# Time frame testing for waterproofness of a tank?



## AquaNeko (Jul 26, 2009)

Now I'm sure if it does not leak whent he water is filled that's good but what should be set times to check on the tank it's leaking? 

15/30/60mins? 48hrs?


TIA


----------



## Darkblade48 (Jan 28, 2008)

Maybe I'd keep a close eye on it for the first hour or so, and then just leave it over night (maybe check it before I go to sleep and again when I woke up), etc.


----------



## PhonicsBus (Feb 7, 2010)

I'm hoping that from mid-morning to bedtime will be long enough, as I'm positive my husband is going to want a shower tonight, and I've got my "re-sealed" 10g in the tub at the moment ! It's been there for about an hour, and it looks okay - I'm not feeling any dampness at the seams (nor finding any with toilet paper rubbed on the edge), and the water level is staying the same.

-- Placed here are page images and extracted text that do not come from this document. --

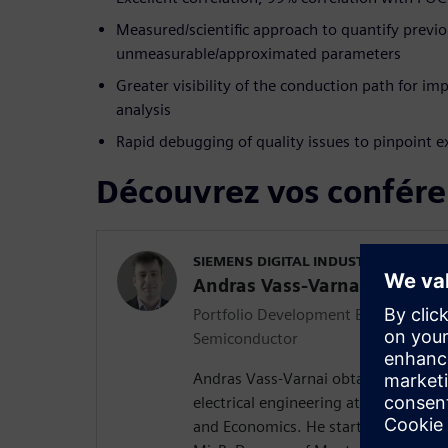
Measured/scientific approach to quantify previo
unmeasurable/approximated parameters
Greater visibility of the conduction path for i
analysis
Rapid debugging of quality issues to pinpoint e
Découvrez vos confére
SIEMENS DIGITAL INDUSTRIES SOFT
Andras Vass-Varnai
Portfolio Development Executive for 
Semiconductor
Andras Vass-Varnai obtained his MS
electrical engineering at the Budape
and Economics. He started his profes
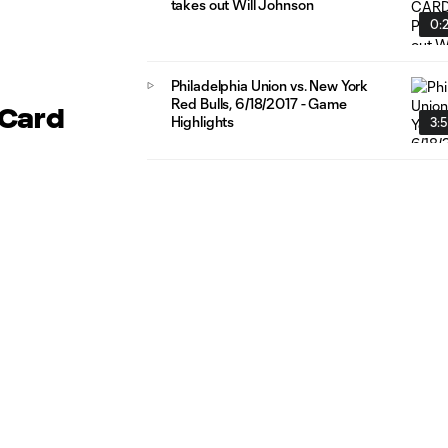
takes out Will Johnson
0:
Philadelphia Union vs. New York
Red Bulls, 6/18/2017 - Game
 Card
Highlights
3:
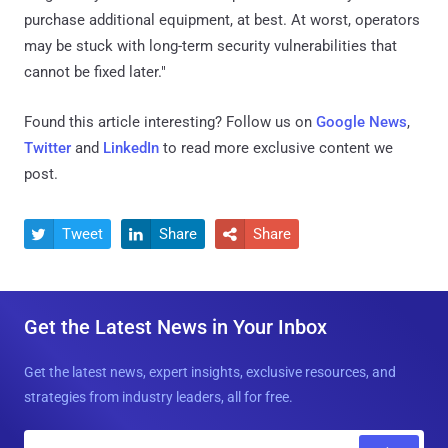
purchase additional equipment, at best. At worst, operators
may be stuck with long-term security vulnerabilities that
cannot be fixed later."
Found this article interesting? Follow us on
Google News
,
Twitter
and
LinkedIn
to read more exclusive content we
post.
Tweet
Share
Share



Get the Latest News in Your Inbox
Get the latest news, expert insights, exclusive resources, and
strategies from industry leaders, all for free.
E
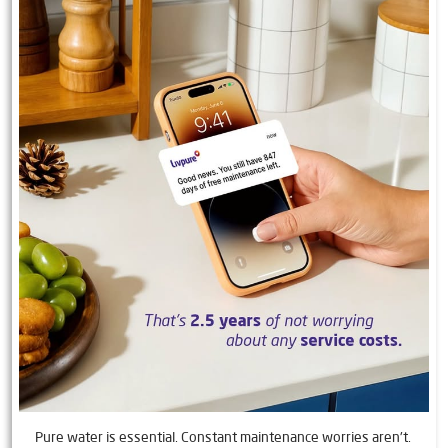
Pure water is essential. Constant maintenance worries aren't.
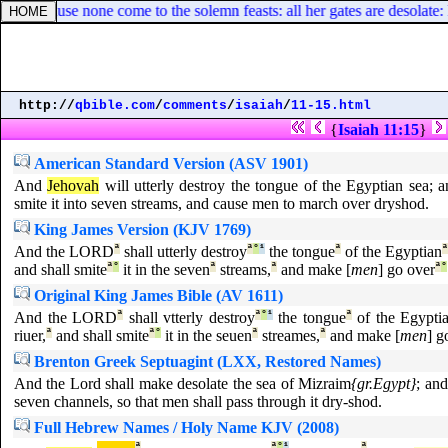
because none come to the solemn feasts: all her gates are desolate: her 
http://
qbible.com
/
comments
/
isaiah
/
11-15.html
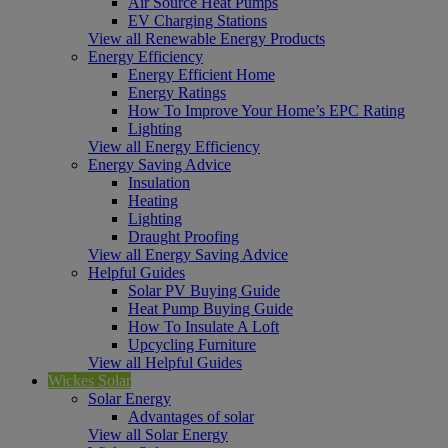
Air Source Heat Pumps
EV Charging Stations
View all Renewable Energy Products
Energy Efficiency
Energy Efficient Home
Energy Ratings
How To Improve Your Home’s EPC Rating
Lighting
View all Energy Efficiency
Energy Saving Advice
Insulation
Heating
Lighting
Draught Proofing
View all Energy Saving Advice
Helpful Guides
Solar PV Buying Guide
Heat Pump Buying Guide
How To Insulate A Loft
Upcycling Furniture
View all Helpful Guides
Wickes Solar
Solar Energy
Advantages of solar
View all Solar Energy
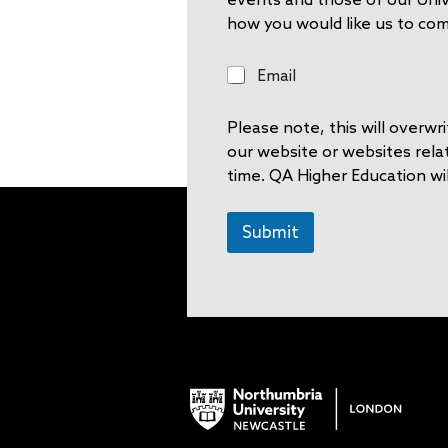
how you would like us to co
E
Email
m
a
Please note, this will overw
i
l
our website or websites rela
time. QA Higher Education wil
Submit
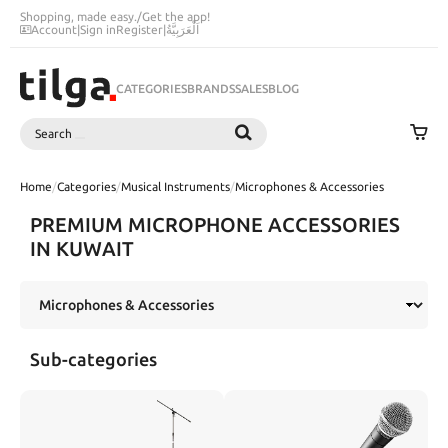
Shopping, made easy.
/
Get the app!
Account
|
Sign in
Register
|
اَلْعَرَبِيَّةُ
CATEGORIES
BRANDS
SALES
BLOG
Search
SEARCH
Home
/
Categories
/
Musical Instruments
/
Microphones & Accessories
PREMIUM MICROPHONE ACCESSORIES
IN KUWAIT
Sub-categories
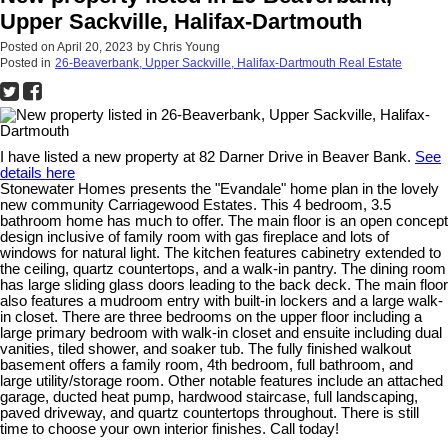
Upper Sackville, Halifax-Dartmouth
Posted on
April 20, 2023
by
Chris Young
Posted in
26-Beaverbank, Upper Sackville, Halifax-Dartmouth Real Estate
I have listed a new property at 82 Darner Drive in Beaver Bank.
See
details here
Stonewater Homes presents the "Evandale" home plan in the lovely
new community Carriagewood Estates. This 4 bedroom, 3.5
bathroom home has much to offer. The main floor is an open concept
design inclusive of family room with gas fireplace and lots of
windows for natural light. The kitchen features cabinetry extended to
the ceiling, quartz countertops, and a walk-in pantry. The dining room
has large sliding glass doors leading to the back deck. The main floor
also features a mudroom entry with built-in lockers and a large walk-
in closet. There are three bedrooms on the upper floor including a
large primary bedroom with walk-in closet and ensuite including dual
vanities, tiled shower, and soaker tub. The fully finished walkout
basement offers a family room, 4th bedroom, full bathroom, and
large utility/storage room. Other notable features include an attached
garage, ducted heat pump, hardwood staircase, full landscaping,
paved driveway, and quartz countertops throughout. There is still
time to choose your own interior finishes. Call today!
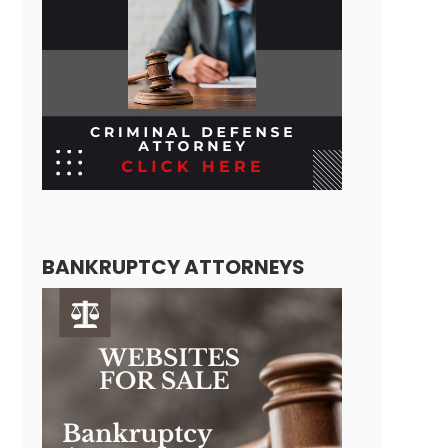
BANKRUPTCY ATTORNEYS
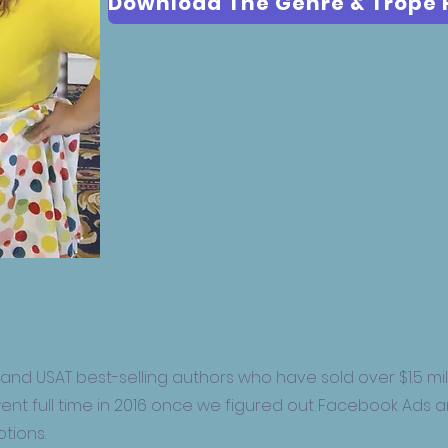
 and USAT best-selling authors who have sold over $1.5 mill
went full time in 2016 once we figured out Facebook Ads 
tions.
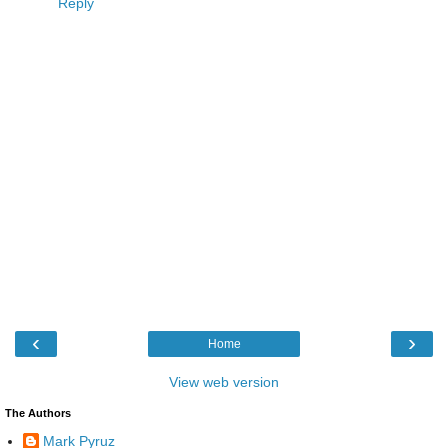
Reply
‹
›
Home
View web version
The Authors
Mark Pyruz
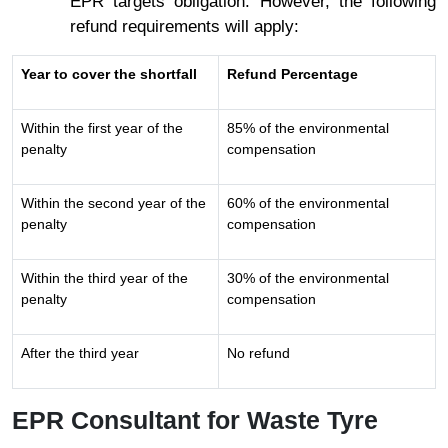
EPR targets obligation. However, the following
refund requirements will apply:
Year to cover the shortfall
Refund Percentage
Within the first year of the
85% of the environmental
penalty
compensation
Within the second year of the
60% of the environmental
penalty
compensation
Within the third year of the
30% of the environmental
penalty
compensation
After the third year
No refund
EPR Consultant for Waste Tyre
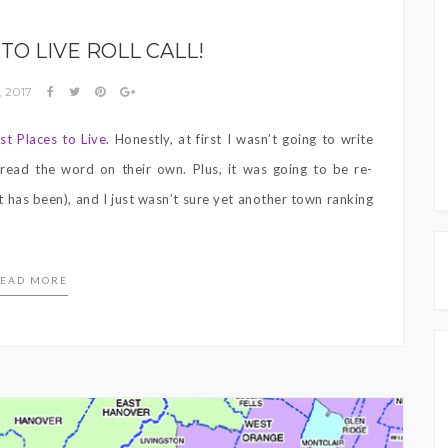
TO LIVE ROLL CALL!
, 2017
st Places to Live
. Honestly, at first I wasn’t going to write
read the word on their own. Plus, it was going to be re-
t has been), and I just wasn’t sure yet another town ranking
EAD MORE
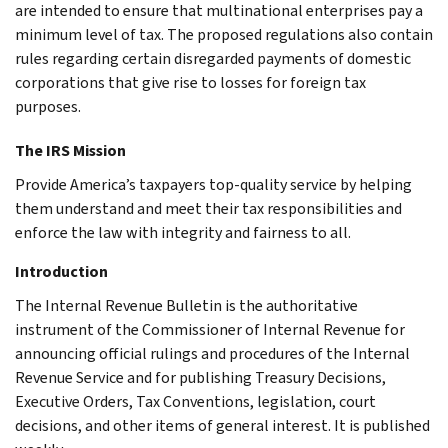
are intended to ensure that multinational enterprises pay a
minimum level of tax. The proposed regulations also contain
rules regarding certain disregarded payments of domestic
corporations that give rise to losses for foreign tax
purposes.
The IRS Mission
Provide America’s taxpayers top-quality service by helping
them understand and meet their tax responsibilities and
enforce the law with integrity and fairness to all.
Introduction
The Internal Revenue Bulletin is the authoritative
instrument of the Commissioner of Internal Revenue for
announcing official rulings and procedures of the Internal
Revenue Service and for publishing Treasury Decisions,
Executive Orders, Tax Conventions, legislation, court
decisions, and other items of general interest. It is published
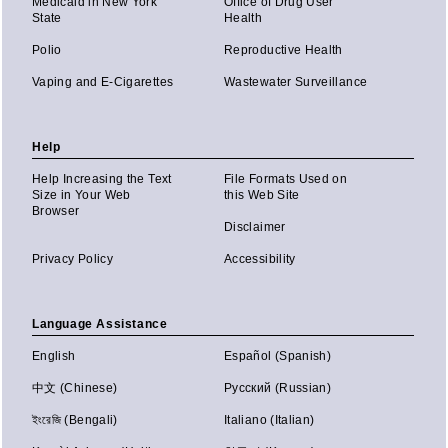
Medicaid in New York
Office of Drug User
State
Health
Polio
Reproductive Health
Vaping and E-Cigarettes
Wastewater Surveillance
Help
Help Increasing the Text
File Formats Used on
Size in Your Web
this Web Site
Browser
Disclaimer
Privacy Policy
Accessibility
Language Assistance
English
Español (Spanish)
中文 (Chinese)
Русский (Russian)
ইংরেজি (Bengali)
Italiano (Italian)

What are you testing AquaNeko ?


----------



## Riceburner (Mar 14, 2008)

last tank I fixed.... I let stand for a week with the filter running. That was a 65G though....more mess if it goes wrong.


----------



## KhuliLoachFan (Mar 8, 2008)

What do you guys think of a 25% fill for X hours, 50% fill, wait X more hours and then go to 75% full, then full?

That's what I do with tanks over 40g.

W


----------